● Work required
Copy out the lines below that hold the word "Calculator".

● Information supplied
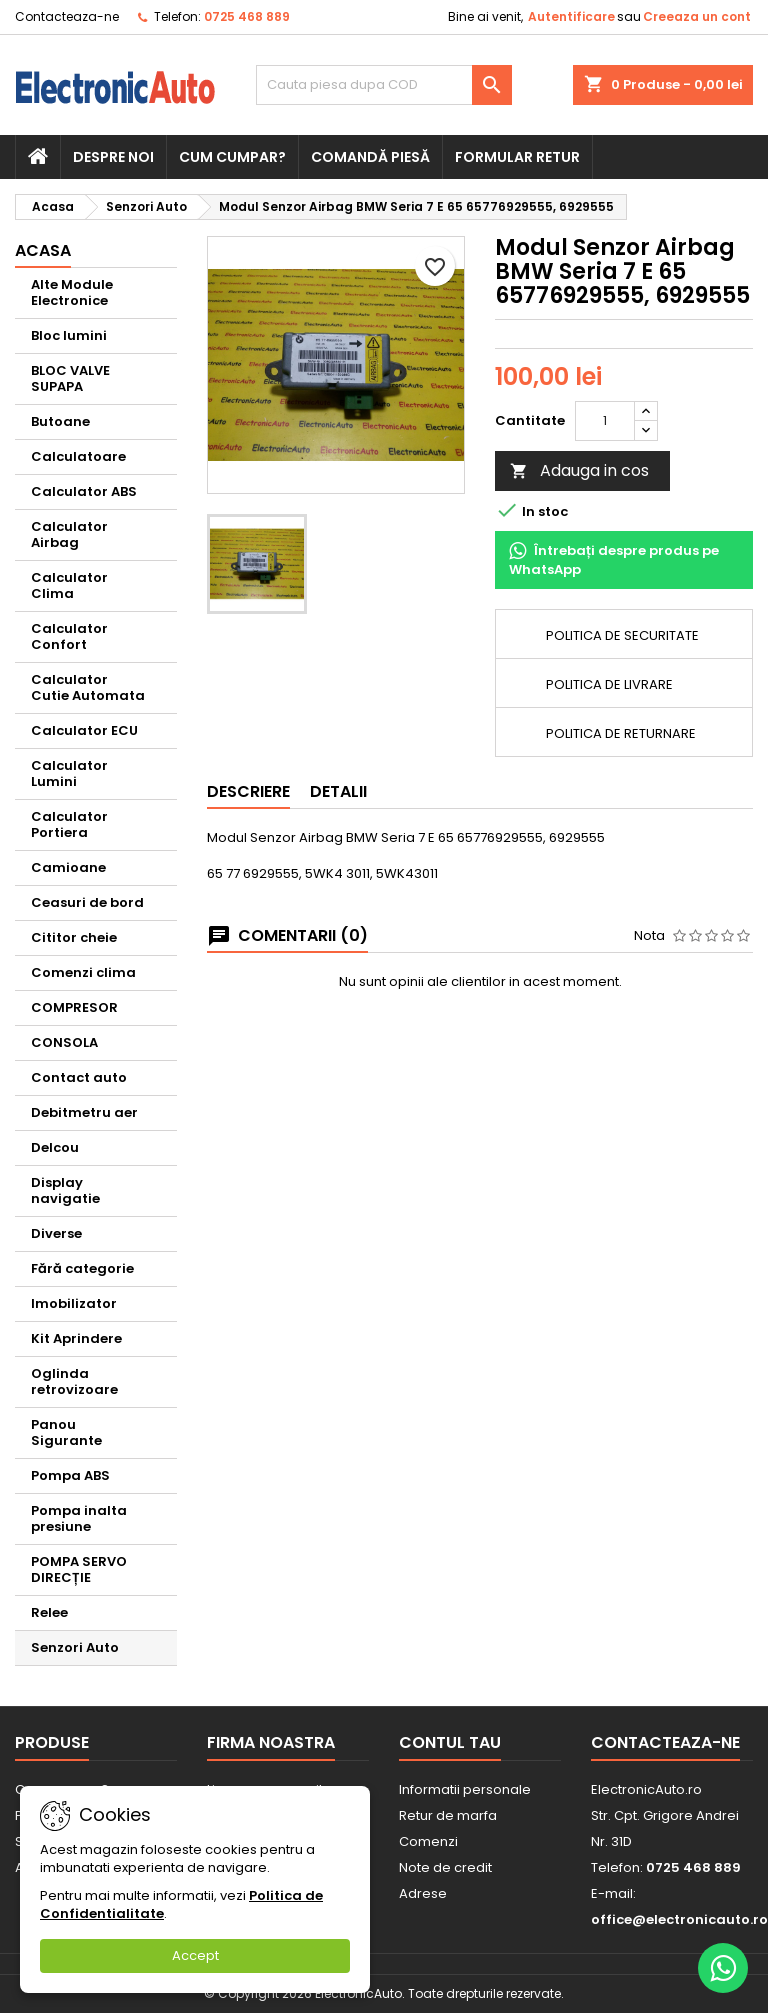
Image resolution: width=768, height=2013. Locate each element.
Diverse (56, 1233)
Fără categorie (82, 1268)
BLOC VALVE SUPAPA (70, 378)
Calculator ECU (84, 730)
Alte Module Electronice (72, 292)
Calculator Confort (69, 636)
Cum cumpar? (232, 157)
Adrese (423, 1893)
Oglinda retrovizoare (74, 1381)
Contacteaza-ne (67, 16)
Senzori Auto (75, 1647)
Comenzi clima (83, 972)
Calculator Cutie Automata (88, 687)
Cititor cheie (74, 937)
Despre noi (113, 157)
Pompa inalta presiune (79, 1518)
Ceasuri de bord (87, 902)
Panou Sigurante (66, 1432)
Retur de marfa (448, 1815)
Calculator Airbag (69, 534)
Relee (49, 1612)
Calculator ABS (84, 491)
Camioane (68, 867)
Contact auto (79, 1077)
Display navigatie (65, 1190)
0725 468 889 (247, 16)
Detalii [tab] (338, 791)
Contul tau (450, 1742)
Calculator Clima (69, 585)
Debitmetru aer (84, 1112)
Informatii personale (465, 1789)
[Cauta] (384, 85)
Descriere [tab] (248, 791)
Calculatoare (78, 456)
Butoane (60, 421)
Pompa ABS (70, 1475)
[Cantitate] (605, 421)
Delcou (55, 1147)
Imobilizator (74, 1303)
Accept (195, 1955)
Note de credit (445, 1867)
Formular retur (517, 157)
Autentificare (571, 16)
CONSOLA (64, 1042)
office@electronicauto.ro (679, 1919)
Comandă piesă (370, 157)
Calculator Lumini (69, 773)
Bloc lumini (69, 335)
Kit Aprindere (76, 1338)
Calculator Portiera (69, 824)
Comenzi (428, 1841)
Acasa (43, 250)
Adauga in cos (579, 470)
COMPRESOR (74, 1007)
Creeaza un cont (697, 16)
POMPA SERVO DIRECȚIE (79, 1569)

● Response to this task
Calculator ECU (84, 730)
Calculator Confort (69, 636)
Calculator Cutie Automata (88, 687)
Calculator Airbag (69, 534)
Calculator ABS (84, 491)
Calculator Clima (69, 585)
Calculator Lumini (69, 773)
Calculator Portiera (69, 824)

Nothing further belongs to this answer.